Balmoral: Born 16th May 2012
For the calves born in 2012 the theme was just ‘2012’ because so much happened that year. It was he Queen’s Jubilee year our 60th anniversary and also the London Olympics. So we had great fun coming up with diverse names to suit the theme and as one of the biggest calves of the year Balmoral was aptly named.

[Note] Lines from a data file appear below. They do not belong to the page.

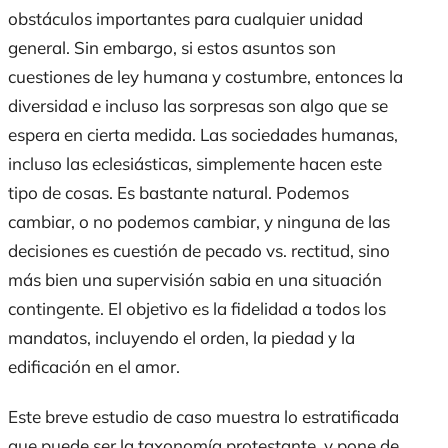
obstáculos importantes para cualquier unidad
general. Sin embargo, si estos asuntos son
cuestiones de ley humana y costumbre, entonces la
diversidad e incluso las sorpresas son algo que se
espera en cierta medida. Las sociedades humanas,
incluso las eclesiásticas, simplemente hacen este
tipo de cosas. Es bastante natural. Podemos
cambiar, o no podemos cambiar, y ninguna de las
decisiones es cuestión de pecado vs. rectitud, sino
más bien una supervisión sabia en una situación
contingente. El objetivo es la fidelidad a todos los
mandatos, incluyendo el orden, la piedad y la
edificación en el amor.
Este breve estudio de caso muestra lo estratificada
que puede ser la taxonomía protestante, y pone de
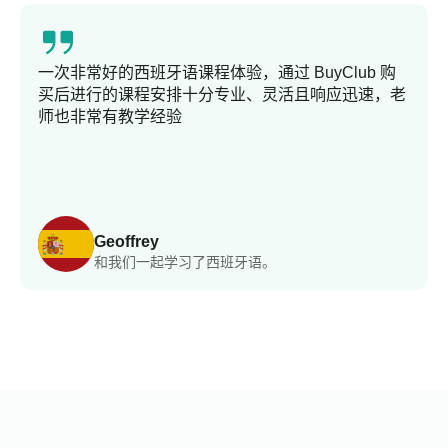
一次非常好的西班牙语课程体验，通过 BuyClub 购
买后进行的课程安排十分专业、灵活且响应迅速，老
师也非常有教学经验
Geoffrey
和我们一起学习了西班牙语。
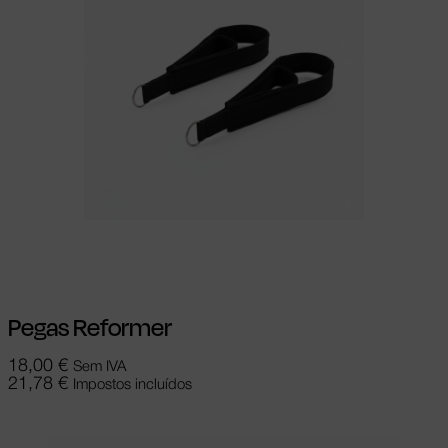
Adicionar
Pegas Reformer
18,00
€
Sem IVA
21,78
€
Impostos incluídos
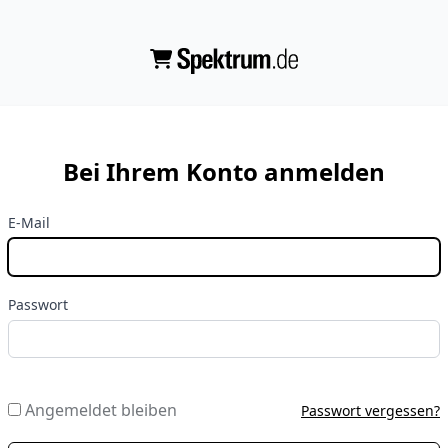
Bei Ihrem Konto anmelden
E-Mail
Passwort
Angemeldet bleiben
Passwort vergessen?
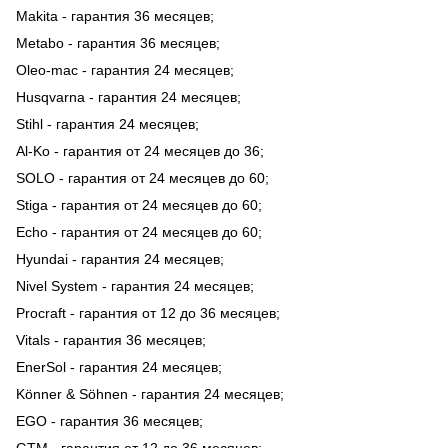
Makita - гарантия 36 месяцев;
Metabo - гарантия 36 месяцев;
Oleo-mac - гарантия 24 месяцев;
Husqvarna - гарантия 24 месяцев;
Stihl - гарантия 24 месяцев;
Al-Ko - гарантия от 24 месяцев до 36;
SOLO - гарантия от 24 месяцев до 60;
Stiga - гарантия от 24 месяцев до 60;
Echo - гарантия от 24 месяцев до 60;
Hyundai - гарантия 24 месяцев;
Nivel System - гарантия 24 месяцев;
Procraft - гарантия от 12 до 36 месяцев;
Vitals - гарантия 36 месяцев;
EnerSol - гарантия 24 месяцев;
Könner & Söhnen - гарантия 24 месяцев;
EGO - гарантия 36 месяцев;
GTM - гарантия от 12 до 36 месяцев;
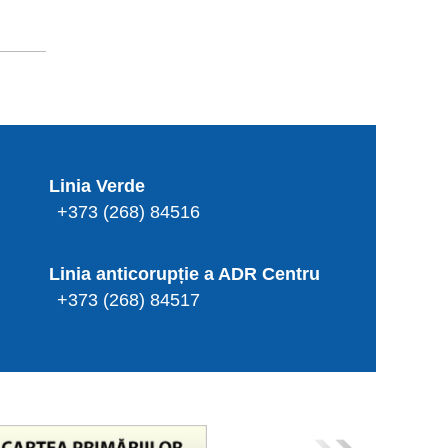
Linia Verde
+373 (268) 84516
Linia anticorupție a ADR Centru
+373 (268) 84517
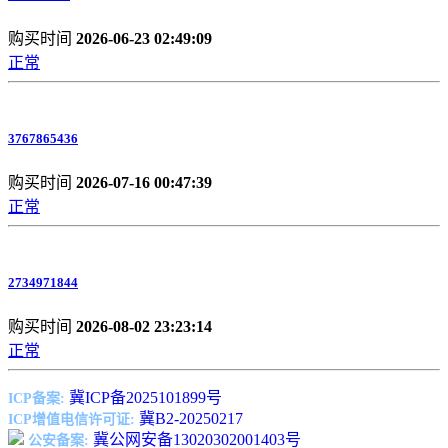
购买时间
2026-06-23 02:49:09
正常
3767865436
购买时间
2026-07-16 00:47:39
正常
2734971844
购买时间
2026-08-02 23:23:14
正常
冀ICP备2025101899号
ICP备案:
冀B2-20250217
ICP增值电信许可证:
冀公网安备13020302001403号
公安备案:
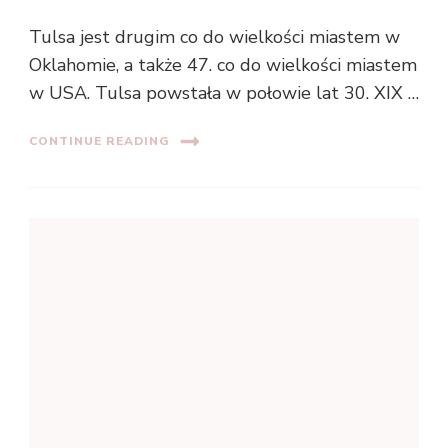
Tulsa jest drugim co do wielkości miastem w
Oklahomie, a także 47. co do wielkości miastem
w USA. Tulsa powstała w połowie lat 30. XIX …
CONTINUE READING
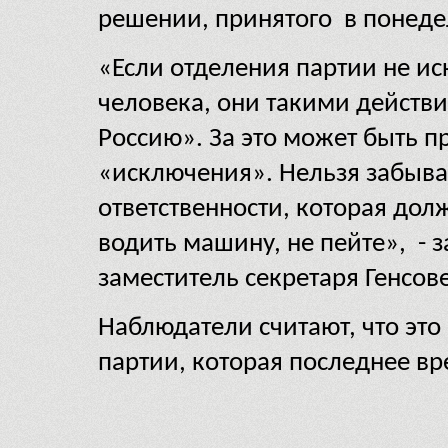
решении, принятого в понеде
«Если отделения партии не 
человека, они такими действ
Россию». За это может быть 
«исключения». Нельзя забыва
ответственности, которая дол
водить машину, не пейте», - 
заместитель секретаря Генсов
Наблюдатели считают, что эт
партии, которая последнее вр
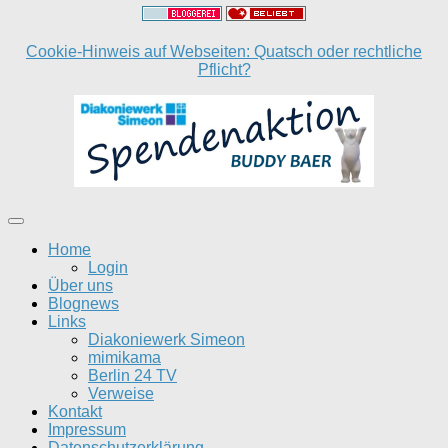
Cookie-Hinweis auf Webseiten: Quatsch oder rechtliche
Pflicht?
Home
Login
Über uns
Blognews
Links
Diakoniewerk Simeon
mimikama
Berlin 24 TV
Verweise
Kontakt
Impressum
Datenschutzerklärung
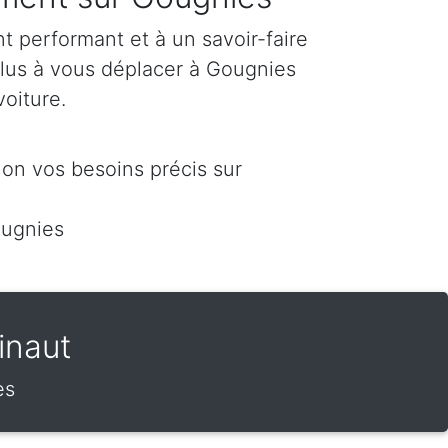
 performant et à un savoir-faire
plus à vous déplacer à Gougnies
voiture.
on vos besoins précis sur
ougnies
inaut
es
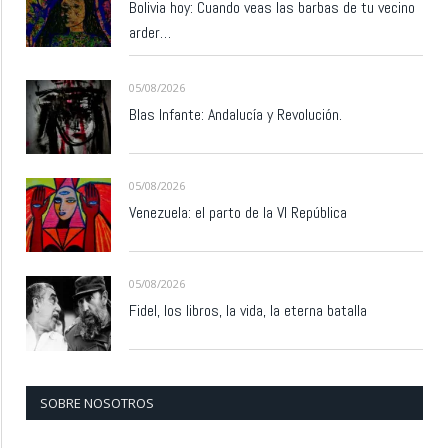
Bolivia hoy: Cuando veas las barbas de tu vecino
arder…
05/08/2026
Blas Infante: Andalucía y Revolución.
05/08/2026
Venezuela: el parto de la VI República
05/08/2026
Fidel, los libros, la vida, la eterna batalla
SOBRE NOSOTROS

He was, however, a mistake! During the rut of 2011, when Balmoral was conceived, we attempted to restrict the number of cows breeding by leaving them out on the free-range without a bull. That all seemed fine until a young bull, Strudel, went missing in the hill enclosure and turned up a few weeks later on the free range having found ‘heaven’, i.e. lots of reindeer females – even more than your average breeding bull would manage in a season.
Fly was one of those cows left out but ended up in calf to Strudel. But we’re not complaining because there are now some great reindeer in the herd now as a result from that rutting season in 2011.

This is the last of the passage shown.